Think of us as a cross between a library, an encyclopaedia, and a university. Come here to learn about authors and their works, and come here to read them.

Where we are now

freetext.net has been live about eighteen months. It is an experiment in the automated production of a web site from a database of authors and works and a set of XML-formatted texts and summaries. We went online with one text on December 1st, 1999. From then until now we have been finalising the layout and presentation of the site, improving the automated build tools, and preparing a few new texts.

Where we are going

From now on our aim is to add a new, proof-read, formatted e-text, together with supporting documentation on the author and the work, each week in the first year, as well as supporting new file formats as time and technology allows. For the next several months freetext.net will not have enough works to need to organise them other than by author and by title, but in future authors and works will be indexed by date, subject, style, school, country or culture, and language. We will also be adding new file formats: Adobe's PDF format, perhaps also Star Office 5.1 Text Document format, and certainly an e-book format or two.

What you will need

A modern browser, as all the pages on this site, and all of the works, are marked up in HTML 4.0 (transitional), and use CSS2 style-sheets; our document encoding is UTF-8. Some browsers that claim to implement HTML 4.0 do so with varying degrees of success; freetext.net however will not be making any concessions.

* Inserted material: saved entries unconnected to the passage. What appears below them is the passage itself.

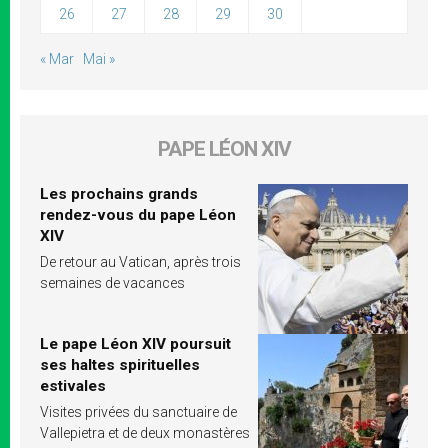
26
27
28
29
30
« Mar
Mai »
PAPE LÉON XIV
Les prochains grands
rendez-vous du pape Léon
XIV
De retour au Vatican, après trois
semaines de vacances
Le pape Léon XIV poursuit
ses haltes spirituelles
estivales
Visites privées du sanctuaire de
Vallepietra et de deux monastères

  • Our reference browser is the new Mozilla, which has the best standards-compliance we have seen.
  • The next best, but only available on the Windows and Macintosh platforms, is Internet Explorer 5. Internet Explorer 4 is only slightly less satisfactory.
  • On Unix we recommend the latest version of Netscape. We do find, however, that on our unmodified RedHat Linux 6.0 box with Netscape Communicator 4.51, the appearance of the site and the texts is completely unsatisfactory (its habit of putting question marks for Unicode characters that it does not understand, such as em-dashes, ellipses and curly quotes is, in the context of a literary site, somewhat unfortunate). We are working on a set of recommendations, and as soon as we know, we will put an update here.
  • Sadly, we can't recommend Opera since, though it manages a fine representation of the style sheets, our copy (version 3.60 on Windows 98) completely fails with respect to UTF-8.

If your browser is at all recent, it may cope with UTF-8 (an encoding of an international character set, required to support works in many different languages) automatically; with some older versions of Netscape however it may be necessary to manually specify the document encoding via View / Character Set / Unicode (UTF-8).